## Model Evaluation
### Cross-Validation

In [1]:
# Import
from sklearn.model_selection import cross_val_score
from sklearn.datasets import load_iris
from sklearn.linear_model import LogisticRegression

# Load data
iris = load_iris()

# Logistic regression classification algorithm
logreg = LogisticRegression(max_iter=1000)

# Cross validation
scores = cross_val_score(logreg, iris.data, iris.target, cv=5)
print("Cross-validation scores: {}".format(scores))

# Average cross validation
print("Average cross-validation score: {:.2f}".format(scores.mean()))
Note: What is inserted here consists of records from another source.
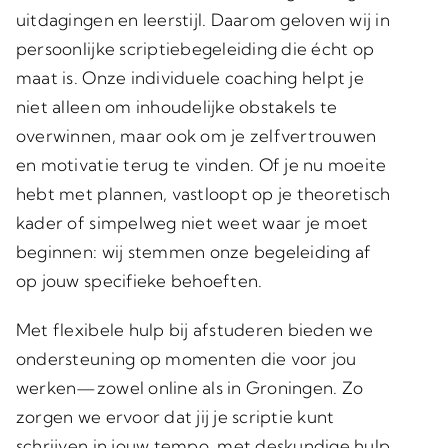
uitdagingen en leerstijl. Daarom geloven wij in
persoonlijke scriptiebegeleiding die écht op
maat is. Onze individuele coaching helpt je
niet alleen om inhoudelijke obstakels te
overwinnen, maar ook om je zelfvertrouwen
en motivatie terug te vinden. Of je nu moeite
hebt met plannen, vastloopt op je theoretisch
kader of simpelweg niet weet waar je moet
beginnen: wij stemmen onze begeleiding af
op jouw specifieke behoeften.
Met flexibele hulp bij afstuderen bieden we
ondersteuning op momenten die voor jou
werken—zowel online als in Groningen. Zo
zorgen we ervoor dat jij je scriptie kunt
schrijven in jouw tempo, met deskundige hulp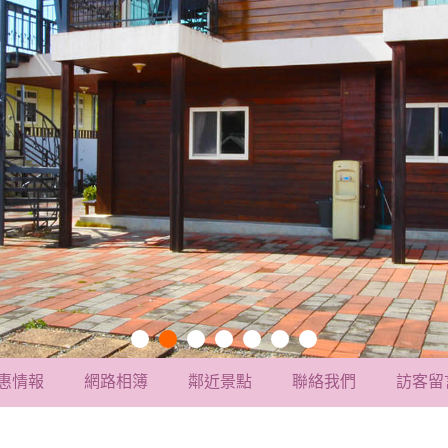
惠情報
網路相簿
鄰近景點
聯絡我們
訪客留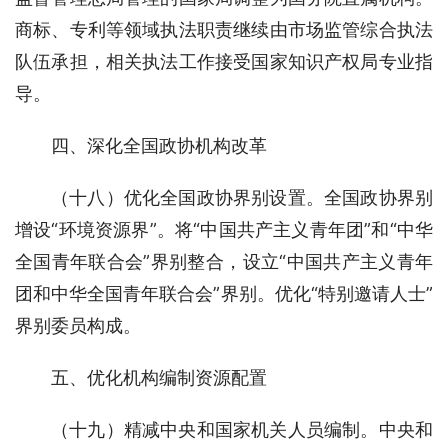
商标、专利等领域执法职责继续由市场监管综合执法
队伍承担，相关执法工作接受国家知识产权局专业指
导。
四、深化全国政协机构改革
（十八）优化全国政协界别设置。全国政协界别
增设“环境资源界”。将“中国共产主义青年团”和“中华
全国青年联合会”界别整合，设立“中国共产主义青年
团和中华全国青年联合会”界别。优化“特别邀请人士”
界别委员构成。
五、优化机构编制资源配置
（十九）精减中央和国家机关人员编制。中央和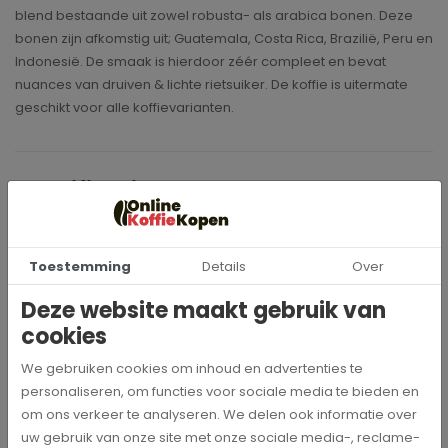
blend bestaande uit zowel robusta- als arabica bonen. Deze
bonen zijn afkomstig uit; Guatemala, Costa Rica, Brazilië, Peru en
Indonesië. De smaak is hierdoor zéér compleet en bevat
nuances van druiven & lichte rietsuiker. De koffie is uitermate
geschikt voor alle koffievarianten.
Specificaties
100036
Artikelnummer
Toestemming
Details
Over
Mocca d 'or
Merk
Deze website maakt gebruik van
cookies
1 kg
Inhoud
We gebruiken cookies om inhoud en advertenties te
personaliseren, om functies voor sociale media te bieden en
Vol & rijk
Intensiteit
om ons verkeer te analyseren. We delen ook informatie over
uw gebruik van onze site met onze sociale media-, reclame-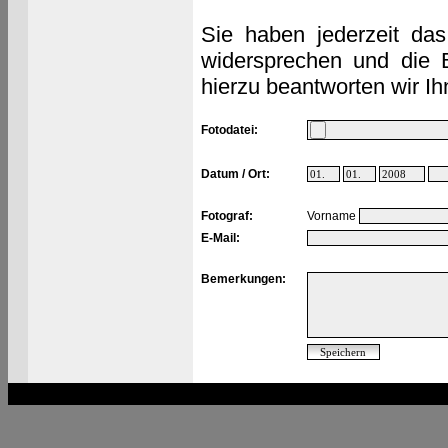
Sie haben jederzeit das
widersprechen und die 
hierzu beantworten wir Ih
Fotodatei:
Datum / Ort:
Fotograf:
Vorname
E-Mail:
Bemerkungen: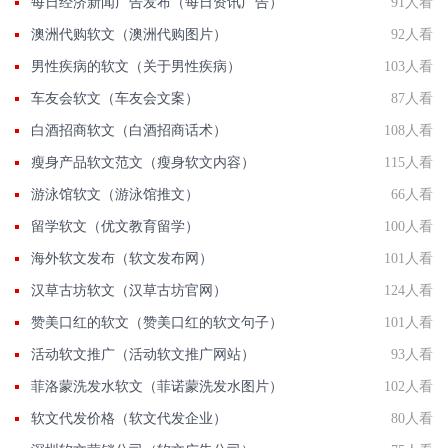
每日经济新闻广告发布（每日资讯广告）
91人看
澳洲代购软文（澳洲代购图片）
92人看
男性疾病的软文（关于男性疾病）
103人看
车友会软文（车友会文案）
87人看
白酒招商软文（白酒招商话术）
108人看
瘦身产品软文范文（瘦身软文内容）
115人看
游泳馆软文（游泳馆推文）
66人看
留学软文（优文教育留学）
100人看
海外软文发布（软文发布网）
101人看
汉草古坊软文（汉草古坊官网）
124人看
赞美口红的软文（赞美口红的软文句子）
101人看
活动软文推广（活动软文推广网站）
93人看
菲洛蒙洗发水软文（菲诺蒙洗发水图片）
102人看
软文代发价格（软文代发企业）
80人看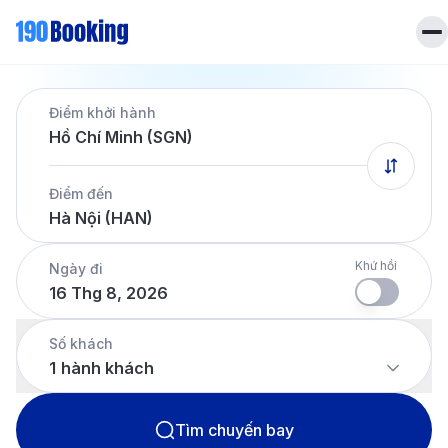
Trang chủ
Điểm khởi hành
Vé máy bay
Hồ Chí Minh (SGN)
Tin tức
Khách sạn
Điểm đến
Dịch vụ
Hà Nội (HAN)
Tin tức
Liên hệ
Hotline
028 7303 6167
Khứ hồi
Ngày đi
16 Thg 8, 2026
Tiếng Việt
Số khách
1
hành khách
Tìm chuyến bay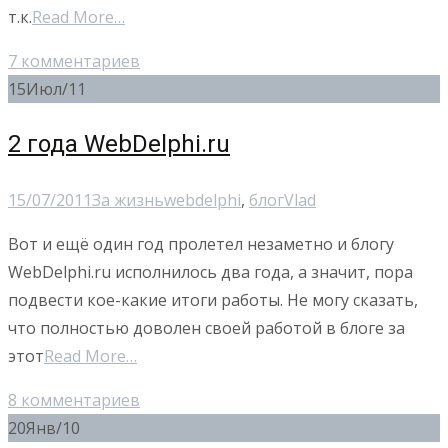
т.к.
Read More…
7 комментариев
15
Июл/11
2 года WebDelphi.ru
15/07/2011
За жизнь
webdelphi
,
блог
Vlad
Вот и ещё один год пролетел незаметно и блогу
WebDelphi.ru исполнилось два года, а значит, пора
подвести кое-какие итоги работы. Не могу сказать,
что полностью доволен своей работой в блоге за
этот
Read More…
8 комментариев
20
Янв/10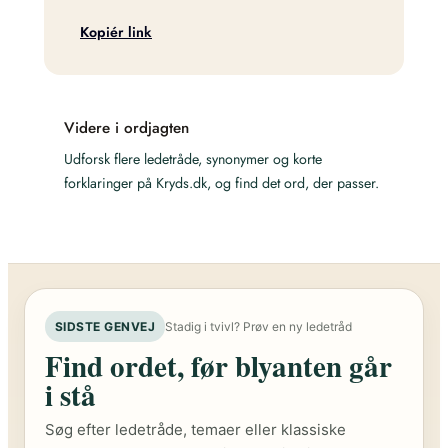
Kopiér link
Videre i ordjagten
Udforsk flere ledetråde, synonymer og korte
forklaringer på Kryds.dk, og find det ord, der passer.
SIDSTE GENVEJ
Stadig i tvivl? Prøv en ny ledetråd
Find ordet, før blyanten går
i stå
Søg efter ledetråde, temaer eller klassiske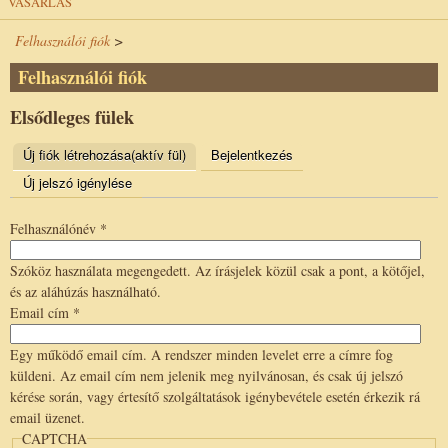
VÁSÁRLÁS
Felhasználói fiók
>
Felhasználói fiók
Elsődleges fülek
Új fiók létrehozása
(aktív fül)
Bejelentkezés
Új jelszó igénylése
Felhasználónév
*
Szóköz használata megengedett. Az írásjelek közül csak a pont, a kötőjel,
és az aláhúzás használható.
Email cím
*
Egy működő email cím. A rendszer minden levelet erre a címre fog
küldeni. Az email cím nem jelenik meg nyilvánosan, és csak új jelszó
kérése során, vagy értesítő szolgáltatások igénybevétele esetén érkezik rá
email üzenet.
CAPTCHA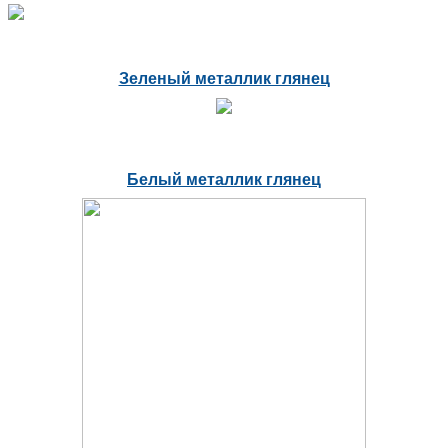
Зеленый металлик глянец
Белый металлик глянец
Cross-validation scores: [0.96666667 1.         0.93333333 0.96666667 1.        ]
Average cross-validation score: 0.97


### Imbalanced Datasets

In [2]:
# Import
from sklearn.datasets import load_digits
from sklearn.model_selection import train_test_split
from sklearn.metrics import confusion_matrix

# Load data
digits = load_digits()
y = digits.target == 9

# Train
X_train, X_test, y_train, y_test = train_test_split(
    digits.data, y, random_state=0)

# Logistic regression classification algorithm
logreg = LogisticRegression(max_iter=1000, C=0.1).fit(X_train, y_train)
pred_logreg = logreg.predict(X_test)
print("logreg score: {:.2f}".format(logreg.score(X_test, y_test)))

# Confusion matrix
confusion = confusion_matrix(y_test, pred_logreg)
print("Confusion matrix:\n{}".format(confusion))

logreg score: 0.98
Confusion matrix:
[[402   1]
 [  6  41]]